When War is the Only Thing I've Got

Prologue

Throughout the years, centuries, millenniums perhaps, people have always said that good will always win over evil, that the good will always overcome all. You may call me a pessimist or emo or whatever you want, but I don't believe in that anymore. Not after everything that has happened in my life.

Maybe you'll think it impossible, but I used to be that kid, the oblivious to death, pain and everything hard that other people had in life; everything seemed to always go perfect in mine. The only downfall in my life was sister, well, her name's Petunia, and let's make clear first that she is not a witch, in the magic sense of the word, in the common muggle sense of her being horrible, well then she would be a witch. Have you ever realized in your life that a moment is too perfect to be true? Like really I'm not one of those bubbly girls that when their boyfriend kisses them, they're all like "oh my good GOD! It was so perfect!" no I'm not pathetic. At first, I thought well what's the problem with having a good life? But then I began to realize, that it was just too perfect, everyone else's families were dying or had to be in hiding along with them, and I, a muggle-born witch, the best in her year at Hogwarts, didn't need to hide her MUGGLE parents from Voldemort? And no, I was not scared of saying or writing his name.

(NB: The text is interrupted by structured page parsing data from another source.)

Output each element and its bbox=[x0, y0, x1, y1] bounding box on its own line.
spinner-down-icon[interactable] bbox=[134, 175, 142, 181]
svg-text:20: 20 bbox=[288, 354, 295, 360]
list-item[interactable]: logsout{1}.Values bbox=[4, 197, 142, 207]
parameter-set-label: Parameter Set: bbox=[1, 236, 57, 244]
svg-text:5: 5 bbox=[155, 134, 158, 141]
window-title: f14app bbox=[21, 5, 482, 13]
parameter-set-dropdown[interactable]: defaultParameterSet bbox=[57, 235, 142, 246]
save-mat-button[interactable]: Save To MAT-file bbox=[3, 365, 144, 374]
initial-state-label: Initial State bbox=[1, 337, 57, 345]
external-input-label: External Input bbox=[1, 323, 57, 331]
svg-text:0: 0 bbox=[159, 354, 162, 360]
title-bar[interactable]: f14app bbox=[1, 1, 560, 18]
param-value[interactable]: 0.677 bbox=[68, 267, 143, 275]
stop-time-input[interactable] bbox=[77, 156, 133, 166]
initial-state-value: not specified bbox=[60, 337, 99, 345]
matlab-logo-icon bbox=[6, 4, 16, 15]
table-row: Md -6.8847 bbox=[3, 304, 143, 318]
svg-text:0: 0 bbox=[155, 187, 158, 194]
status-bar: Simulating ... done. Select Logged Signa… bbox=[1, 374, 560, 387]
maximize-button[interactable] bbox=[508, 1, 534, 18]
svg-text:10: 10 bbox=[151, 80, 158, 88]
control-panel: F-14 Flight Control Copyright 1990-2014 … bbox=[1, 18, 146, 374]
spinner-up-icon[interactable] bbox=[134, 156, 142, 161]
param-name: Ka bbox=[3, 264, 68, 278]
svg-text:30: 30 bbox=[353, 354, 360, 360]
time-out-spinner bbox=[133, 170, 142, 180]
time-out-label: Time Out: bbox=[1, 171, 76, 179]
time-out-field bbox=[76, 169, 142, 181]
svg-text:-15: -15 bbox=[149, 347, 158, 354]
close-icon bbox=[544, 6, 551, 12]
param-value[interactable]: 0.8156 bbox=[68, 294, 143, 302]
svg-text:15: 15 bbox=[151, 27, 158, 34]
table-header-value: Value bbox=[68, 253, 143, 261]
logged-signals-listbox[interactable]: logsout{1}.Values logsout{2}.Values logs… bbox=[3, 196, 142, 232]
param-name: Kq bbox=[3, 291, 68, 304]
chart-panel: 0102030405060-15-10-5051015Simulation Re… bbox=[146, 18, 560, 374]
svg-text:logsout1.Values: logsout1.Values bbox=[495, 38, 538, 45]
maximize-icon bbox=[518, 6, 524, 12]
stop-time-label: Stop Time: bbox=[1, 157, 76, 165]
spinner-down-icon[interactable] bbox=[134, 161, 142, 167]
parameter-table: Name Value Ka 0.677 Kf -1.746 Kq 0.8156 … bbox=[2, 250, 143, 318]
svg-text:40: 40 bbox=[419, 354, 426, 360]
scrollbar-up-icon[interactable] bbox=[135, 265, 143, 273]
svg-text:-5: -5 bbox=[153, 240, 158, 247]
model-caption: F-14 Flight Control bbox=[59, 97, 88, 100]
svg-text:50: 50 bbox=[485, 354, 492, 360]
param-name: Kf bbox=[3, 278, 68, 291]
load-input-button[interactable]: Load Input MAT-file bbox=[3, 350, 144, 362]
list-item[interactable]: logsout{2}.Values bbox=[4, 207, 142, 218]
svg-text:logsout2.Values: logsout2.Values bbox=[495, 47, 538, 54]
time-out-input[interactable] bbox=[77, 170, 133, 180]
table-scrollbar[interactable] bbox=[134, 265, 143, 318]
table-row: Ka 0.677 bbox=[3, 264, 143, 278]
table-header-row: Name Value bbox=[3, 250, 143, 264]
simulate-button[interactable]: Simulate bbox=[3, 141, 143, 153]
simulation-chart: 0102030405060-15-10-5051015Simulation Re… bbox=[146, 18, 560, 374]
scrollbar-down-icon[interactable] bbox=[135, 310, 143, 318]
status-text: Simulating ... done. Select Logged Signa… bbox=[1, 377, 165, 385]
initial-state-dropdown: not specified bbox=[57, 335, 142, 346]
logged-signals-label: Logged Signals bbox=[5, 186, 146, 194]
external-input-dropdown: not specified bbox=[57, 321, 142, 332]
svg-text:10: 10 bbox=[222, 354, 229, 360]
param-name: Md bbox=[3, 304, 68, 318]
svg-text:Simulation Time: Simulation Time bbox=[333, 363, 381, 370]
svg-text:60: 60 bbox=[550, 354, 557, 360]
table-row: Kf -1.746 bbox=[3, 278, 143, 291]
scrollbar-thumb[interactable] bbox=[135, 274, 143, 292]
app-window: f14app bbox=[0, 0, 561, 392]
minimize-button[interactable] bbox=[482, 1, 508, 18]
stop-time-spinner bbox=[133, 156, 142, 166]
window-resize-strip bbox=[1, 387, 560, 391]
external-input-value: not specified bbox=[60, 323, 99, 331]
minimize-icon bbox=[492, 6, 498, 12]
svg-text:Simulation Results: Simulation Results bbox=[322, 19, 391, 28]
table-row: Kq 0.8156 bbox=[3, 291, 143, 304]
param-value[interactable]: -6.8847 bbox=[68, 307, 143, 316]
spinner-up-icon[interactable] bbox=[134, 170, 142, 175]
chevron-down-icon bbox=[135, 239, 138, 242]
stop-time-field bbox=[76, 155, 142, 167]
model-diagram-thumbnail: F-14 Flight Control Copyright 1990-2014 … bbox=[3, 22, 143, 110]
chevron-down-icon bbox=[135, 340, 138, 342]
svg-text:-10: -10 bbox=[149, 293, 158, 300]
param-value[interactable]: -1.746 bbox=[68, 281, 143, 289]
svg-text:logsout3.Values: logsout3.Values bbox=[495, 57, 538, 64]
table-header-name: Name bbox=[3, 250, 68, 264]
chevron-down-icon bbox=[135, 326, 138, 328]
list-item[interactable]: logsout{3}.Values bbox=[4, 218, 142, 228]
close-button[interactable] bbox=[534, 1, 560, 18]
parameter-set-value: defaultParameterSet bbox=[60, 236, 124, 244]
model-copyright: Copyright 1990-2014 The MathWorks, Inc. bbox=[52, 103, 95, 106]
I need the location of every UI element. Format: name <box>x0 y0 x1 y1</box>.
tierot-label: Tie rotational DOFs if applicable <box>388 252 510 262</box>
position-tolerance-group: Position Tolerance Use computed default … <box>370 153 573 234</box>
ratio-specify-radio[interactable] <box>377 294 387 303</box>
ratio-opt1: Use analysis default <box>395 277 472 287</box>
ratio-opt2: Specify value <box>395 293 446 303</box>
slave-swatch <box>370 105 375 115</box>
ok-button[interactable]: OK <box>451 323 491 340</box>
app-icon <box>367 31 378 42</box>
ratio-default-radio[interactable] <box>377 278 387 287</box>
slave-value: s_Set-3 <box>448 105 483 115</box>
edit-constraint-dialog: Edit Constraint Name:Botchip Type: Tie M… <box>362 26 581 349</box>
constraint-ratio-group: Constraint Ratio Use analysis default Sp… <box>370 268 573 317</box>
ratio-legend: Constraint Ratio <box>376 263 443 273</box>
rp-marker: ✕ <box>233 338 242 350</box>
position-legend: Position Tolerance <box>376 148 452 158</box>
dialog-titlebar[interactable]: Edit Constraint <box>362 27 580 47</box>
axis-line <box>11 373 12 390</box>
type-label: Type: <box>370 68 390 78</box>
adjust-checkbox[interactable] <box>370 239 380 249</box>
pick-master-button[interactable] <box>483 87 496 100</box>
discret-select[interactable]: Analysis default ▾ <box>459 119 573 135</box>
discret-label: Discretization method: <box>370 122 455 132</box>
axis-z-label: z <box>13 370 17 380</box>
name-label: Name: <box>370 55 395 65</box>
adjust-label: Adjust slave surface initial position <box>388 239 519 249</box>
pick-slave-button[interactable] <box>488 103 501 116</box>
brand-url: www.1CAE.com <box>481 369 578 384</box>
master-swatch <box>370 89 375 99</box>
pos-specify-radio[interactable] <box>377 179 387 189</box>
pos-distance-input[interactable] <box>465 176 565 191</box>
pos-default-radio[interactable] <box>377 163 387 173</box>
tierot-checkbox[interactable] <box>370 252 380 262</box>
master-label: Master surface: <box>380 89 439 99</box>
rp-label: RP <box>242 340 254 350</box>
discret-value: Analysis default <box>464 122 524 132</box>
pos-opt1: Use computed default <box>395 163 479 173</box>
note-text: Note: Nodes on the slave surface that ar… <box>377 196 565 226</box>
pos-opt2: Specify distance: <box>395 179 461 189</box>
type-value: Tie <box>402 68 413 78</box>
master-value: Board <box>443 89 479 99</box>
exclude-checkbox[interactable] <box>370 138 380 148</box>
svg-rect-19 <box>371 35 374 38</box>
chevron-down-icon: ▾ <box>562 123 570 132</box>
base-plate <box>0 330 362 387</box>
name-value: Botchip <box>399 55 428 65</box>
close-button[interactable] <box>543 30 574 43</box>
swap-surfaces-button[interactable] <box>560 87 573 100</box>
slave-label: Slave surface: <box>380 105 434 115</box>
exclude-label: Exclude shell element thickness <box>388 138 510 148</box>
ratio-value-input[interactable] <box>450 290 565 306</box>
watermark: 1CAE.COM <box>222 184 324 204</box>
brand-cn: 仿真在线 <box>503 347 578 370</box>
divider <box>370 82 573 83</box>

You have to understand that little by little I began realizing, that someone was behind this, and I had to find out who and WHY he or she were doing it. That's how I came to find out, that Lord Voldemort wanted me in his ranks, on his right hand if possible, and he had thought it unwise to kill my family if he wanted me to join him. That's how he ended up killing my mom and my dad the night alter my refusal and then sent me a bouquet of flowers, which had a card saying "I will not stop until you say yes my Darling" –TMR. , TMR were his real initials, Tom Marvolo Riddle, the Dark Lord, Lord Voldemort, You-Know-Who, as many had adapted by now, fearing his name already. But I would not bow down to his will, I never would.